Leur nombre augmente avec la popularisation de l’usage du smartphone, notamment dans les pays émergents. Au Maroc, les services qui pourraient être commercialisés chez les détaillants sont, bien évidemment, le transfert d’argent, le paiement des factures d’eau, d’électricité et d’Internet. Dans une étape ultérieure, la piste des micro-prêts instantanés ou bien des avances sur salaires sera forcément étudiée. Ces derniers font fureur d’ailleurs dans des pays comme les Etats-Unis d’Amérique et plus proches de nous, en Afrique subsaharienne et de l’Ouest. Reste à savoir qui sortira renforcé dans cette nouvelle étape qui s’ouvre au Maroc: les banques qui sont déjà engagées dans un long processus de digitalisation ou bien les opérateurs de télécommunications qui disposent de plusieurs atouts et plus d’un tour dans leurs manches? Une chose est sûre, le paysage bancaire et financier au Royaume est à l’aube d’une nouvelle ère qui ne fera pas uniquement que des heureux…
Concurrence
Monétique
Il faut dire qu’un verrou a sauté lorsque le marché des TPE a été ouvert à la concurrence. Pour rappel et en date du 16 mai 2023, la société NAPS SA a saisi le Conseil de la concurrence concernant l’existence d’éventuelles pratiques anticoncurrentielles mises en œuvre par la société Centre monétique interbancaire SA, dans le secteur des activités de paiement par Terminal de paiement électronique, «TPE» et de paiement en ligne via carte bancaire. Après examen des éléments de recevabilité prévus par l’article 26 de la loi 104-12 relative à la liberté des prix de la concurrence, le Conseil de la concurrence a déclaré par sa décision en date du 22/06/2023 que ladite saisine est recevable.
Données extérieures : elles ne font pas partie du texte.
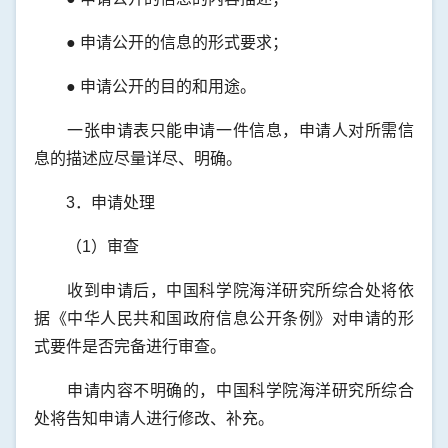
● 申请公开的信息的形式要求；
● 申请公开的目的和用途。
一张申请表只能申请一件信息，申请人对所需信
息的描述应尽量详尽、明确。
3．申请处理
（1）审查
收到申请后，中国科学院海洋研究所综合处将依
据《中华人民共和国政府信息公开条例》对申请的形
式要件是否完备进行审查。
申请内容不明确的，中国科学院海洋研究所综合
处将告知申请人进行修改、补充。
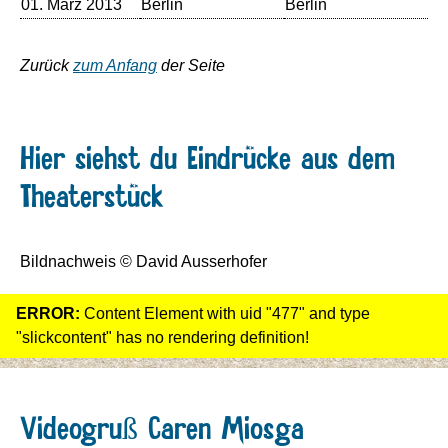
01. März 2013
Berlin
Berlin
Re
Zurück
zum Anfang
der Seite
Hier siehst du Eindrücke aus dem
Theaterstück
Bildnachweis © David Ausserhofer
ERROR:
Content Element with uid "477" and type
"slickcontent" has no rendering definition!
Videogruß Caren Miosga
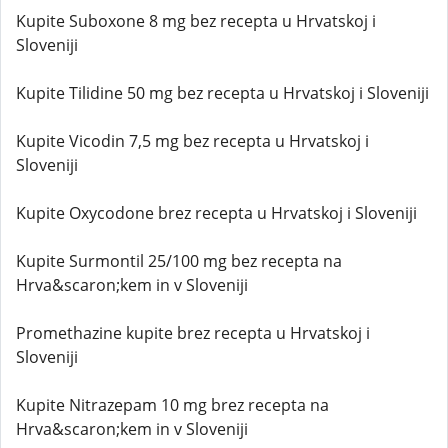
Kupite Suboxone 8 mg bez recepta u Hrvatskoj i
Sloveniji
Kupite Tilidine 50 mg bez recepta u Hrvatskoj i Sloveniji
Kupite Vicodin 7,5 mg bez recepta u Hrvatskoj i
Sloveniji
Kupite Oxycodone brez recepta u Hrvatskoj i Sloveniji
Kupite Surmontil 25/100 mg bez recepta na
Hrva&scaron;kem in v Sloveniji
Promethazine kupite brez recepta u Hrvatskoj i
Sloveniji
Kupite Nitrazepam 10 mg brez recepta na
Hrva&scaron;kem in v Sloveniji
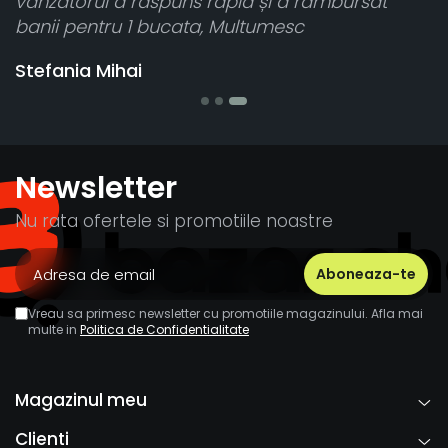
vânzătorul a răspuns rapid și a rambursat
banii pentru 1 bucata, Multumesc
Stefania Mihai
Newsletter
Nu rata ofertele si promotiile noastre
Vreau sa primesc newsletter cu promotiile magazinului. Afla mai
multe in
Politica de Confidentialitate
Magazinul meu
Clienti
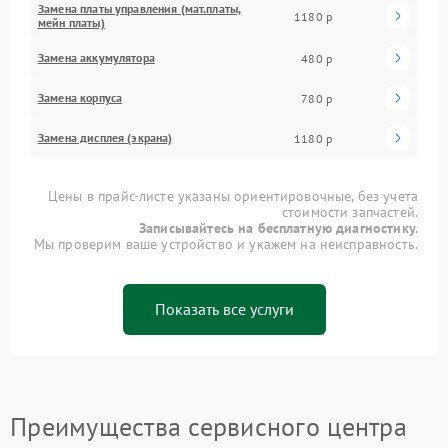
Замена платы управления (мат.платы,
1180 р
мейн платы)
Замена аккумулятора
480 р
Замена корпуса
780 р
Замена дисплея (экрана)
1180 р
Цены в прайс-листе указаны ориентировочные, без учета
стоимости запчастей.
Записывайтесь на бесплатную диагностику.
Мы проверим ваше устройство и укажем на неисправность.
Показать все услуги
Преимущества сервисного центра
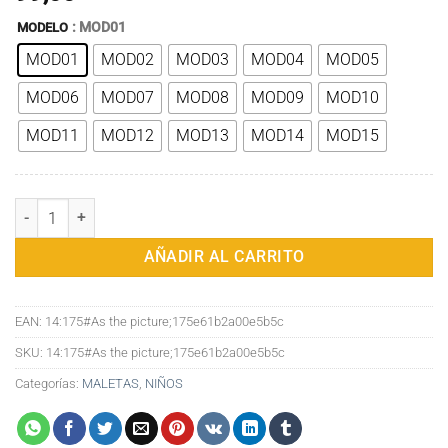
: MOD01
MODELO
MOD01
MOD02
MOD03
MOD04
MOD05
MOD06
MOD07
MOD08
MOD09
MOD10
MOD11
MOD12
MOD13
MOD14
MOD15
Disney-Carrito de viaje con ruedas para niños, Maleta de viaje de 1
AÑADIR AL CARRITO
EAN:
14:175#As the picture;175e61b2a00e5b5c
SKU:
14:175#As the picture;175e61b2a00e5b5c
Categorías:
MALETAS
,
NIÑOS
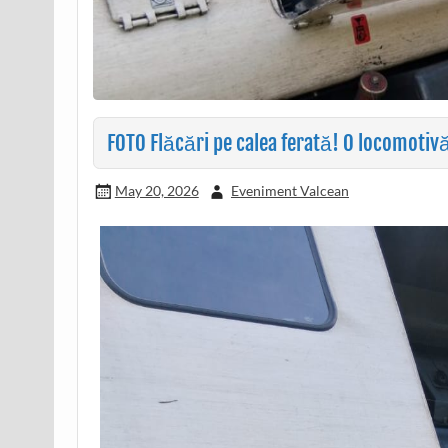
FOTO Flăcări pe calea ferată! O locomotivă a
May 20, 2026
Eveniment Valcean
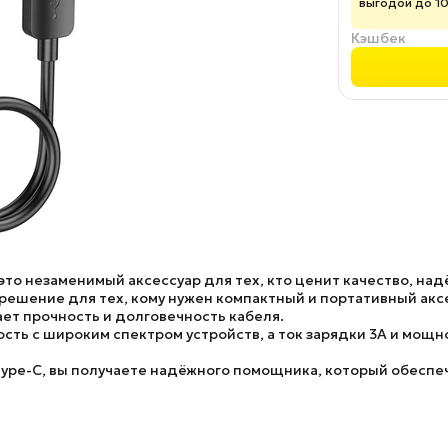
выгодой до 1
Кэшбек
это незаменимый аксессуар для тех, кто ценит качество, над
 решение для тех, кому нужен компактный и портативный акс
ет прочность и долговечность кабеля.
ость с широким спектром устройств, а ток зарядки 3A и мощ
Type-C, вы получаете надёжного помощника, который обеспе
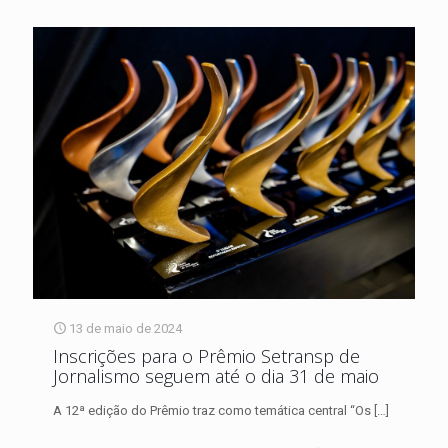
13 de maio de 2024
Inscrições para o Prêmio Setransp de
Jornalismo seguem até o dia 31 de maio
A 12ª edição do Prêmio traz como temática central “Os
[…]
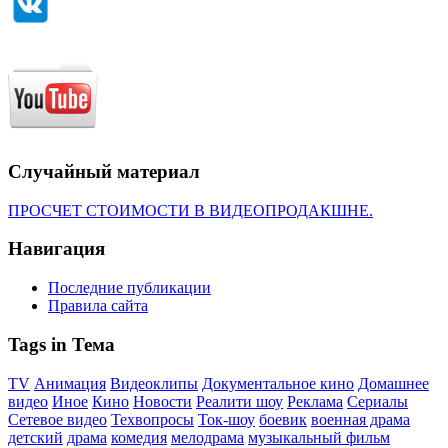
Случайный материал
ПРОСЧЕТ СТОИМОСТИ В ВИДЕОПРОДАКШНЕ.
Навигация
Последние публикации
Правила сайта
Tags in Тема
TV
Анимация
Видеоклипы
Документальное кино
Домашнее
видео
Иное
Кино
Новости
Реалити шоу
Реклама
Сериалы
Сетевое видео
Техвопросы
Ток-шоу
боевик
военная драма
детский
драма
комедия
мелодрама
музыкальный фильм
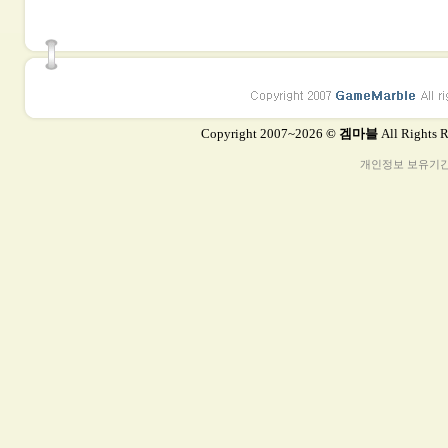
Copyright 2007~2026
© 겜마블
All Rights 
개인정보 보유기간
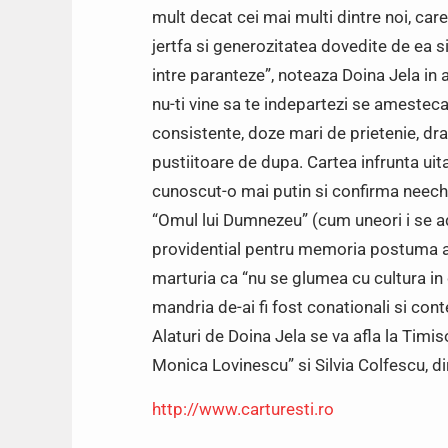
mult decat cei mai multi dintre noi, ca
jertfa si generozitatea dovedite de ea si 
intre paranteze”, noteaza Doina Jela in 
nu-ti vine sa te indepartezi se amesteca 
consistente, doze mari de prietenie, dra
pustiitoare de dupa. Cartea infrunta ui
cunoscut-o mai putin si confirma neechi
“Omul lui Dumnezeu” (cum uneori i se a
providential pentru memoria postuma a 
marturia ca “nu se glumea cu cultura in 
mandria de-ai fi fost conationali si con
Alaturi de Doina Jela se va afla la Timi
Monica Lovinescu” si Silvia Colfescu, di
http://www.carturesti.ro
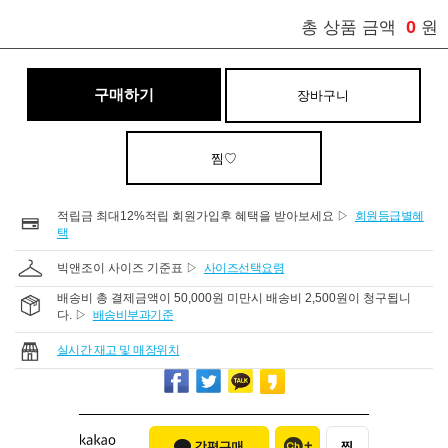
0
총 상품 금액
원
구매하기
장바구니
찜♡
적립금 최대12%적립 회원가입후 혜택을 받아보세요 ▷
회원등급별혜
택
빅앤조이 사이즈 기준표 ▷
사이즈선택요령
배송비 총 결제금액이 50,000원 미만시 배송비 2,500원이 청구됩니
다. ▷
배송비부과기준
실시간 재고 및 매장위치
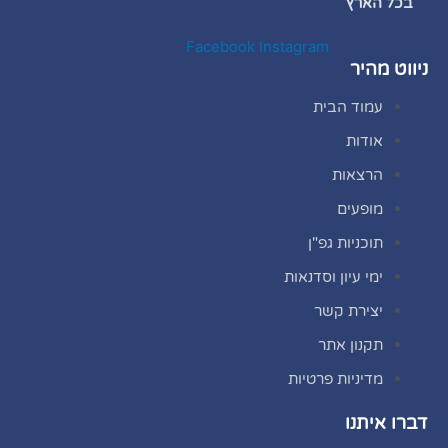
בכל הארץ
Facebook
Instagram
ניווט מהיר
עמוד הבית
אודות
הרצאות
מופעים
תוכניות גפ"ן
ימי עיון וסדנאות
יצירת קשר
תקנון אתר
מדיניות פרטיות
דברו איתנו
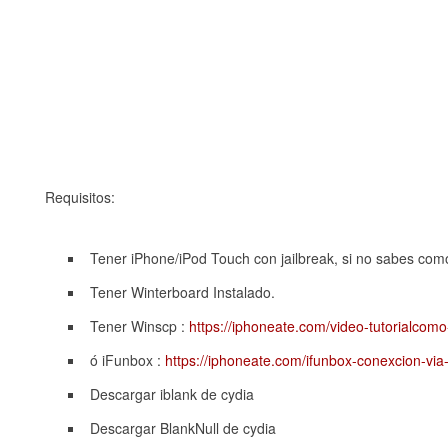
Requisitos:
Tener iPhone/iPod Touch con jailbreak, si no sabes com
Tener Winterboard Instalado.
Tener Winscp :
https://iphoneate.com/video-tutorialcomo
ó iFunbox :
https://iphoneate.com/ifunbox-conexcion-via-
Descargar iblank de cydia
Descargar BlankNull de cydia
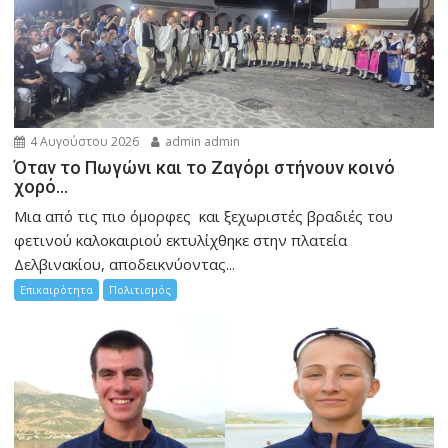
4 Αυγούστου 2026
admin admin
Όταν το Πωγώνι και το Ζαγόρι στήνουν κοινό
χορό…
Μια από τις πιο όμορφες και ξεχωριστές βραδιές του
φετινού καλοκαιριού εκτυλίχθηκε στην πλατεία
Δελβινακίου, αποδεικνύοντας...
Επικαιρότητα
Πολιτισμός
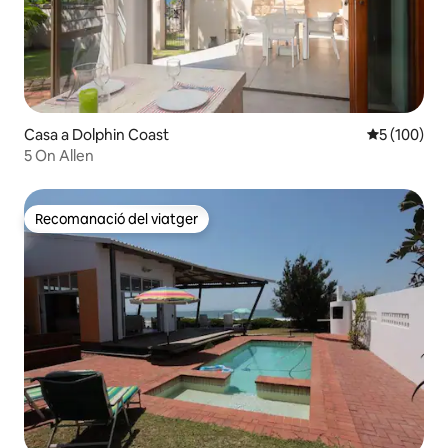
Casa a Dolphin Coast
5 de puntuac
5 (100)
5 On Allen
Recomanació del viatger
Recomanació del viatger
Après analyse de la structure du marché du paiement électronique, sa dynamique concurrentielle depuis la création du CMI, ainsi que les comportements des différents acteurs du marché, un rapport d’évaluation préliminaire a été établi par les services d’instruction du Conseil et a été notifié aux parties, ainsi qu’au commissaire du gouvernement. «Après discussions avec les parties en cause, ces dernières ont exprimé leur souhait de bénéficier de la procédure d’engagements précitée et ont soumis à ce titre au Conseil de la concurrence en date du 20 septembre 2024 une proposition d’engagements visant à améliorer le fonctionnement concurrentiel du marché du paiement électronique par carte. La mise en œuvre des engagements proposés aura pour effet direct le démantèlement du quasi-monopole que connaît actuellement le marché de l’acquisition par carte dominé par le CMI, qui accapare une part de marché de plus de 97%», avait annoncé le Conseil de la concurrence expliquant que, toutefois, le CMI continuera à opérer en tant que plateforme technique qui fournit ses services à tous les établissements de paiement (EDP) de la place dans des conditions tarifaires et non tarifaires équitables, transparentes et non discriminatoires.
Néo services
Prêt
Le petit commerçant est au cœur des préoccupations du gouvernement en raison de son rôle social fort, car il fournit des services financiers directs aux citoyens, puisqu’il prête en moyenne 840 dirhams à chaque famille marocaine.
Concurrence
Environ 30% de la somme prêtée par les détaillants et épiciers du quartier n’a rien à voir avec la marchandise vendue par ces derniers. C’est pour cette raison d’ailleurs que le petit commerce continue de résister aux grandes surfaces.
Factures
Les services qui pourraient être commercialisés chez les détaillants sont, bien évidemment, le transfert d’argent, le paiement des factures d’eau, d’électricité et d’Internet. Dans une étape ultérieure, la piste des micro-prêts instantanés ou bien des avances sur salaires sera forcément étudiée.